I'm going to make a radical suggestion (and hence I have marked this community wiki), that there is a rewarding way to study derived categories as the localizations of "categories with weak equivalences", or more specifically, homotopical categories in the sense of Dwyer-Hirschhorn-Kan-Smith. That is, any functor preserving weak equivalences between homotopical categories descends uniquely to localizations (by the universal property of localizations), so derived functors become the images of homotopical approximations of functors between the original categories (where homotopical approximation means in some sense the closest weak-equivalence preserving functor from the left or the right).

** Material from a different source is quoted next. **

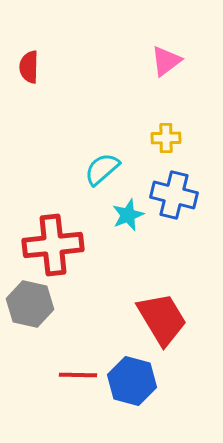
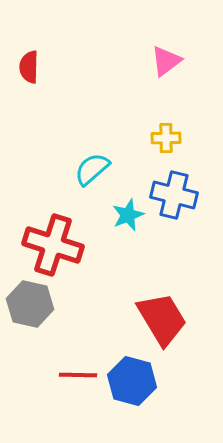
cyan semicircle: moved 10 px left
red cross: rotated 24 degrees clockwise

Indeed, using the simplicial localization of Dwyer-Kan (hammock localization or its more modern variant "Grothendieck-style simplicial localization" detailed in sections 34 and 35 of Dwyer-Hirschhorn-Kan-Smith (Homotopy Limit Functors on Model and Homotopical categories), we can embed the case of homotopical categories into the case of simplicially enriched categories. This turns our ordinary derived categories into categories enriched in weak homotopy types of CW complexes such that $\pi_0Map_C(X,Y):=Hom_{Ho(Set_\Delta)}(\Delta^0, Map_C(X,Y))\cong Hom_{W^{-1}C}(X,Y)$, where $W^{-1}C$ is the derived category. The papers of Dwyer-Kan (or the recollection of these techniques in Chapter 17 of Phil Hirschhorn's Model Categories and their Localizations) give a way to compute the mapping space in terms of simplicial and cosimplicial resolutions. This formulation is interesting because it lets us use the well-developed techniques of homotopical algebra in a simplicially-enriched category as well (for instance, there is a very mature theory of homotopy limits and colimits in this setting). This also gives the correct data and bypasses the need of working with triangulated categories, for instance. To use the language of the nLab (which is often scarier-sounding than it actually is), this is the $(\infty,1)$-categorical approach to derived categories.
(Note that in the above, we would let $C$ be an appropriate category of chain complexes (of sheaves)).
If I remember correctly, this approach is roughly discussed in SGA 4 exposé 2.